WWII FLIGHT TRAINING MUSEUM


HISTORY


With the German invasion of Poland and increased Japanese militarism in the Pacific in 1939, the US Army Air Corps finally decided to rapidly expand its pilot training capabilities. By the Fall of France the following year, America was graduating over 2,000 military pilots a year, but even this increase was still not enough for the Air Corps. They then contracted with 45 civilian flying schools by mid-1941 to provide primary training. The Raymond-Richardson Aviation School in Douglas, Georgia was one of these who were to help produce a growing wave of combat ready airmen.

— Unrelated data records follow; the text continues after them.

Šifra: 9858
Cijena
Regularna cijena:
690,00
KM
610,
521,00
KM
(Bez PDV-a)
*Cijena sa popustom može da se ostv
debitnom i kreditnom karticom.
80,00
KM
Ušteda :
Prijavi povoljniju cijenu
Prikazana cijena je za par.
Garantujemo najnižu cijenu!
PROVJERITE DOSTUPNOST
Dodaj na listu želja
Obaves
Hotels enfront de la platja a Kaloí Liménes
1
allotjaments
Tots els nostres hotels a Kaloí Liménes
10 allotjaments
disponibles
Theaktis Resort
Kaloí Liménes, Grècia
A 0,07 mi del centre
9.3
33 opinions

Formerly called the College Airfield, the airstrip was owned and operated by the nearby two-year junior college, which opened back in 1927. Besides a single grass strip, the airfield consisted of just one small hanger barely large enough to hold a single plane. This structure stood just off of the highway north of the later airbase and roughly across the road from the modern Jameson and Hampton Inns. In 1939, Wesley Raymond and others contracted with the college to provide a flying school for the students and when the Army wished to expand its own pilot program again in early 1941, Douglas applied to be one of the new civilian operated Primary Flight Schools. Construction on the actual airbase buildings (new hangers, barracks, offices, classrooms, mess hall, and canteen) began during that summer. The first PT-17 Trainers arrived at the new 63rd Flight Training Detachment (FTD) not long after and the first class of 60 cadets graduated just prior to the attack on Pearl Harbor.

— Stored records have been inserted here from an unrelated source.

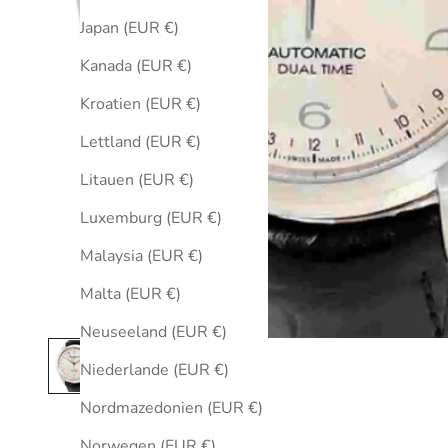
Japan (EUR €)
Kanada (EUR €)
Kroatien (EUR €)
Lettland (EUR €)
Litauen (EUR €)
Luxemburg (EUR €)
Malaysia (EUR €)
Malta (EUR €)
Neuseeland (EUR €)
Niederlande (EUR €)
Nordmazedonien (EUR €)
Norwegen (EUR €)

Administrative building as it was in WWII
With America's entry into the war, the Douglas Airbase was expanded with the construction of more barracks and the addition of more aircraft and cadets as well. WWII Air Corp cadets went through three levels of flight training - Primary, Basic, and Advanced. Each of these ascending levels of training lasted for three months, although as the war went on a few weeks were trimmed from this. By the time this base closed in December of 1944, along with most of the other civilian schools, over 5,000 men had gone through primary and ground school at the facility.

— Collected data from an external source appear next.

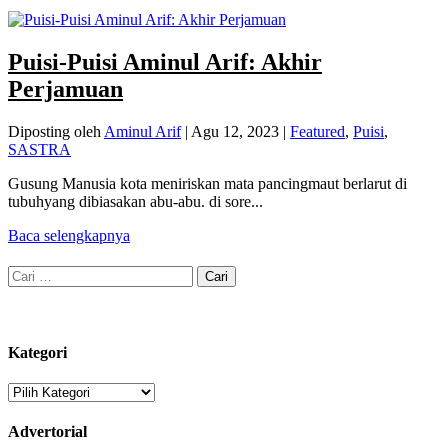
Puisi-Puisi Aminul Arif: Akhir
Perjamuan
Diposting oleh
Aminul Arif
|
Agu 12, 2023
|
Featured
,
Puisi
,
SASTRA
Gusung Manusia kota meniriskan mata pancingmaut berlarut di
tubuhyang dibiasakan abu-abu. di sore...
Baca selengkapnya
Cari
untuk:
Kategori
Kategori
Advertorial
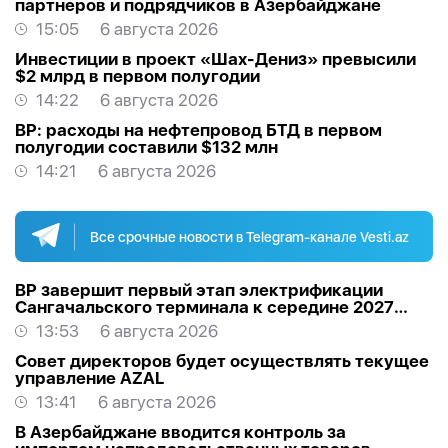
партнеров и подрядчиков в Азербайджане
15:05
6 августа 2026
Инвестиции в проект «Шах-Дениз» превысили
$2 млрд в первом полугодии
14:22
6 августа 2026
BP: расходы на нефтепровод БТД в первом
полугодии составили $132 млн
14:21
6 августа 2026
Все срочные новости в Telegram-канале Vesti.az
BP завершит первый этап электрификации
Сангачальского терминала к середине 2027
года
13:53
6 августа 2026
Совет директоров будет осуществлять текущее
управление AZAL
13:41
6 августа 2026
В Азербайджане вводится контроль за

The pilots who earned their wings here went on to fly and fight in every major theater of the globe spanning war - in the skies of America and North Africa, at palm tree level over the islands of the Pacific, over the humid Indian Ocean, the lonely stretches of the North and South Atlantic, and hopping the deadly hedgerows of France. The 63rd FTD men flew bombing runs over Germany, transported important war cargo over the Himalayan "hump", shot down Messerschmitt fighters over Italy, soared through blazing anti-aircraft fire as a matter of daily survival, and carried morale building V-mail all over the planet. The men that came though this single base, just one of the first of what would eventually be 65 such schools across the country, flew well and fought hard. During the war, many former cadets won awards and honors and some gave all for the continued freedom of our nation.